Because of the pandemic, we’re now seeing rising unemployment – which is obviously very bad news for family incomes. To provide a minimum level of income security, the social security system should respond to need. Policies like the two-child limit and benefit cap undermine this. We wouldn’t turn away a sick child from hospital, yet the two-child limit denies families the support they need from our social security system in tough times. The current pandemic shows how economic turmoil can hit unexpectedly. We should be able to rely on the social security system to support all our children in a crisis.
The benefit cap is also hitting families hard right now – the increase in universal credit means more families will be capped and won’t benefit, even though they face the same financial pressures as other families.
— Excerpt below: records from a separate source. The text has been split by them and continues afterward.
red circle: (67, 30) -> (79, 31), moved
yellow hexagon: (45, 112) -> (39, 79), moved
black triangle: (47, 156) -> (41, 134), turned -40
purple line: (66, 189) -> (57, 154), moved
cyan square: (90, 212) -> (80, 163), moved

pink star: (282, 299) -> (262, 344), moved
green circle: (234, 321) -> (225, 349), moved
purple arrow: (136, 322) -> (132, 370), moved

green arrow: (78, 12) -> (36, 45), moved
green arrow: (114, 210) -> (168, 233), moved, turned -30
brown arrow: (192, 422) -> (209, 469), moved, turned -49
Parents may find themselves affected by the benefit cap if they have lost a job or their hours have dropped. Aurora T, a participant in Covid Realities, is affected by the benefit cap:
“We are capped on UC. I’m a widowed parent of two primary aged children. Our rent alone is over 95 percent of our total benefits. I have not been able to find work which fits around the children’s school times.”
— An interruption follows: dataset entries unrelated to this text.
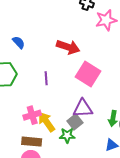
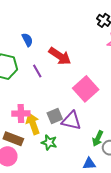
red arrow: (68, 47) -> (60, 56), moved
purple line: (46, 78) -> (37, 71), moved, turned -40
gray square: (75, 122) -> (55, 116), moved

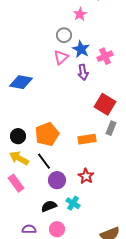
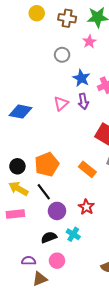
pink star: (80, 14) -> (89, 42), moved
gray circle: (64, 35) -> (62, 55), moved
pink triangle: (61, 57) -> (61, 103), moved
orange rectangle: (87, 139) -> (87, 169), turned 48
pink rectangle: (16, 183) -> (15, 214), turned -60

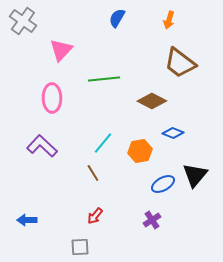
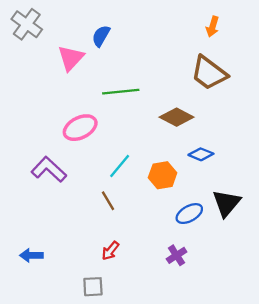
blue semicircle: (117, 18) -> (101, 36), moved
orange arrow: (169, 20) -> (213, 27), moved
pink ellipse: (52, 98) -> (80, 128), moved, turned 64

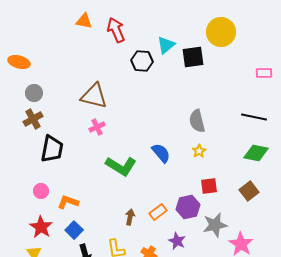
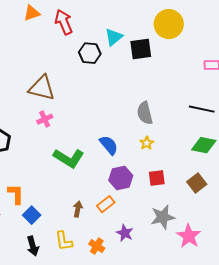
orange triangle: (84, 21) -> (32, 13), turned -30
orange L-shape: (68, 202) -> (16, 194), turned 70
purple hexagon: (188, 207) -> (121, 178), moved
blue square: (74, 230) -> (32, 215), moved

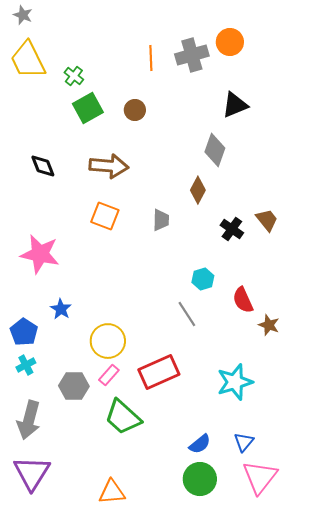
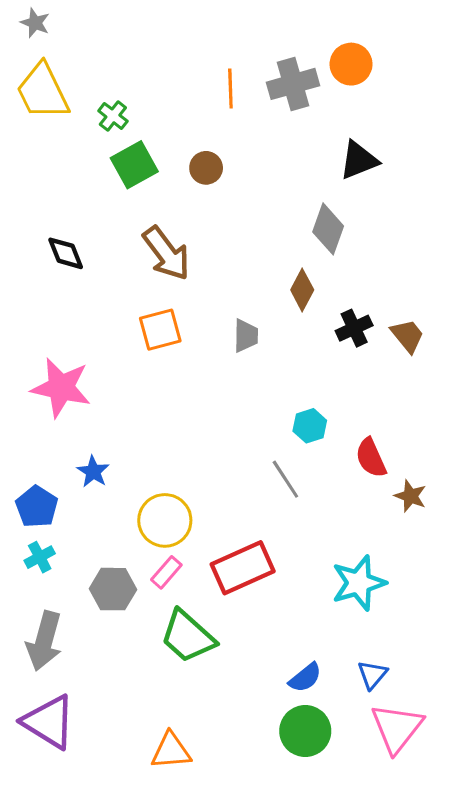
brown arrow: (109, 166) -> (166, 253), turned 48
orange square: (105, 216) -> (160, 330), turned -36
black cross: (232, 229) -> (354, 328), moved, turned 30
purple triangle: (32, 473) -> (49, 722), turned -30

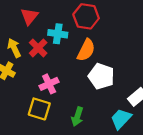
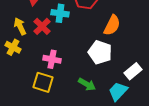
orange semicircle: (86, 50) -> (112, 25), moved
pink cross: (49, 84) -> (52, 59), turned 36
green arrow: (77, 117) -> (87, 84), moved, turned -78

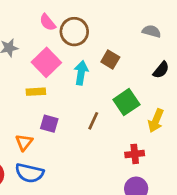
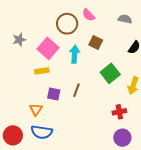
pink semicircle: (48, 22) -> (88, 15), moved
brown line: (93, 121) -> (76, 90), moved

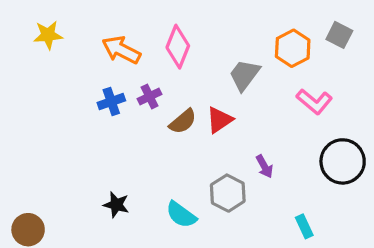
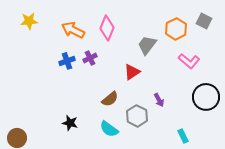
brown semicircle: (183, 121) -> (110, 99), moved

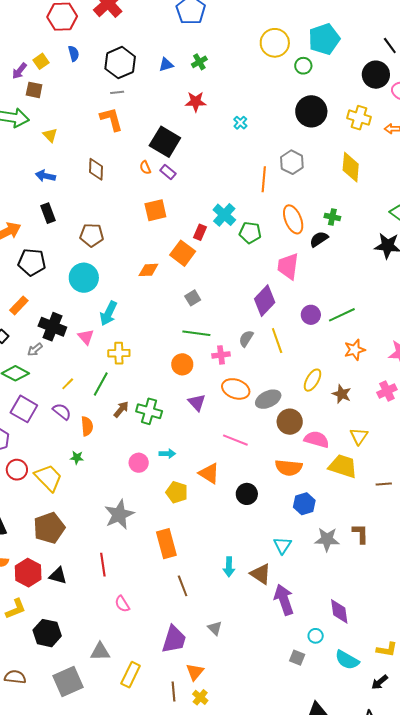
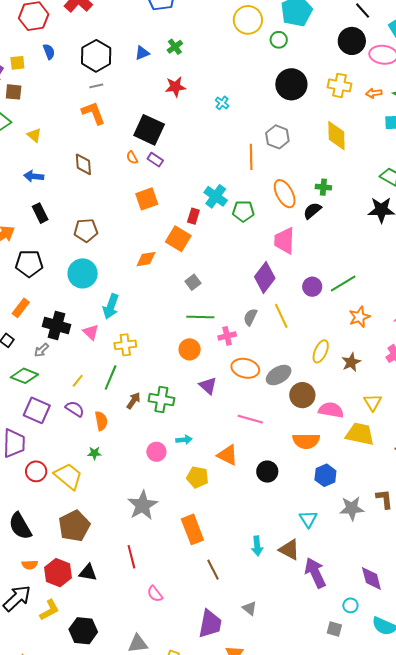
yellow square: (41, 61) -> (17, 63), turned 35
brown star: (342, 394) -> (351, 362), turned 30

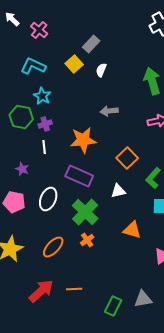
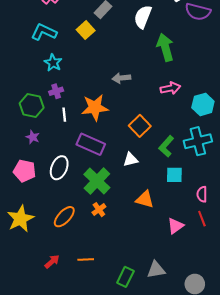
white semicircle: (101, 70) -> (143, 17), moved, size x1.6
green hexagon: (21, 117) -> (32, 106), moved
white line: (44, 147) -> (64, 115), moved
red arrow: (41, 291) -> (52, 262), size x0.6

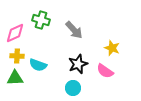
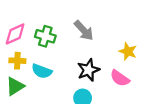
green cross: (41, 20) -> (45, 36), moved
green triangle: (15, 78) -> (15, 86), turned -30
This isn’t right and it can’t continue.
As well as meeting needs, it’s important that the social security system doesn’t add to people’s problems. More and more of us are turning to social security as incomes fall in this crisis, and our social security system should also promote social solidarity. To achieve this it can’t be divisive or stigmatising. But as the Covid Realities researchers point out, “the increasing normality of benefit receipt amid the continued economic fallout of Covid-19 has not – as yet – mitigated the stigma associated with social security”. It’s important that people understand that we all have a stake in the social security system – it’s for all of us.
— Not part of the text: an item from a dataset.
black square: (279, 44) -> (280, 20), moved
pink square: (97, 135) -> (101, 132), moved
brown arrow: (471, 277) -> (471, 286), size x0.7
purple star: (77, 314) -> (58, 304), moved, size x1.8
We were encouraged by the latest British Social Attitudes survey showing increasing support for a more adequate social security system even before the pandemic. The furlough and self-employed support schemes have shown that, with political will, there is a way to provide significant support to people when they face an unexpected loss of income. We should now demand and expect a more ambitious social security system in good times and bad – one with security at its heart.